Finns have re-elected their popular and pragmatic president Sauli Niinisto, who is credited for maintaining a balanced relationship with the nation’s powerful neighbour Russia at a time of simmering relations between Moscow the West.
“I am surprised and touched by this big support,” Niinisto told reporters in Helsinki, who secured over 62 per cent of the vote with nearly all the ballots counted.
Niinisto, 69, avoided the need for a second-round of voting and won outright yesterday, a first since Finland introduced a two-round presidential election by popular vote in 1994.
The politician, who campaigned as an independent, has skilfully shifted the EU member state closer to NATO without antagonising Russia, with whom the Nordic nation shares the longest border in the bloc.
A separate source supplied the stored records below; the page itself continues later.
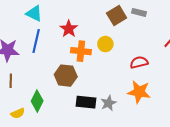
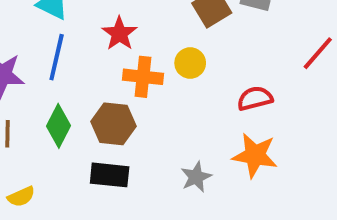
green diamond: (37, 101) -> (59, 126), moved
black rectangle: (86, 102) -> (110, 175), moved

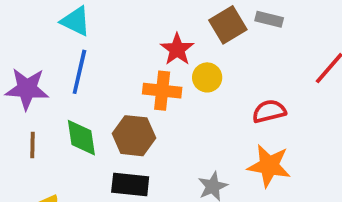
red star: (119, 34) -> (177, 49), moved
green diamond: (59, 126) -> (81, 138), turned -36

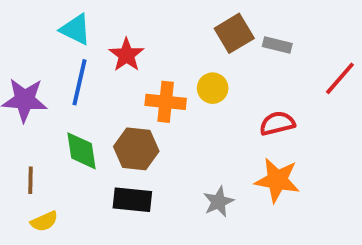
gray rectangle: (269, 19) -> (277, 45), moved
red star: (177, 49) -> (126, 55), moved
brown line: (33, 145) -> (31, 180), moved

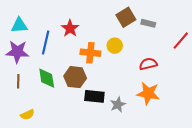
cyan triangle: (76, 29) -> (19, 25), moved, turned -30
brown line: (31, 180) -> (18, 81), moved
black rectangle: (132, 200) -> (94, 96), moved

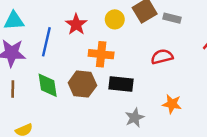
yellow circle: (115, 46) -> (115, 19), moved
red semicircle: (148, 64) -> (162, 57), moved
orange star: (148, 93) -> (172, 104), size x0.7
black rectangle: (94, 96) -> (121, 84), moved

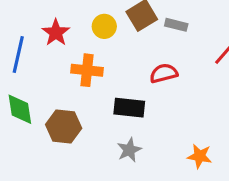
brown hexagon: (82, 84) -> (64, 126), moved
black rectangle: (121, 84) -> (129, 108), moved
orange star: (172, 104) -> (200, 156), moved

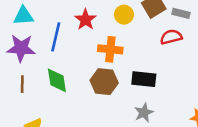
red semicircle: (164, 73) -> (171, 37), moved
brown hexagon: (64, 126) -> (104, 82), moved

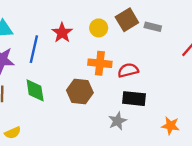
red semicircle: (171, 37) -> (128, 70), moved
orange cross: (110, 49) -> (100, 63), moved
black rectangle: (144, 79) -> (134, 99), moved

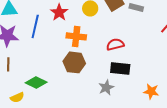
orange cross: (100, 63) -> (76, 36), moved
green diamond: (35, 90) -> (36, 82), moved, turned -55

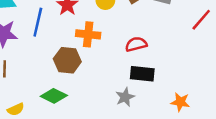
brown hexagon: (74, 62) -> (67, 60), moved
green diamond: (36, 82) -> (54, 96), moved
During his first term, Niinisto diligently cultivated ties with Russian President Vladimir Putin, who has been at odds with the West, particularly since Russia’s 2014 annexation of Crimea.
Niinisto’s main rival Pekka Haavisto of the Green party won just 12 per cent of the votes.
Conceding defeat, he told reporters in Helsinki: “I admit that Saulu Niinisto clearly won, warm congratulations to him.”
Born into a working-class family in the south-western Finnish town of Salo in August 1948, Niinisto — the youngest of four children — became a lawyer before entering politics as a member of the conservative National Coalition Party.
An advocate of budgetary discipline, Niinisto helped pull Finland out of a deep recession in the 1990s and into the euro zone.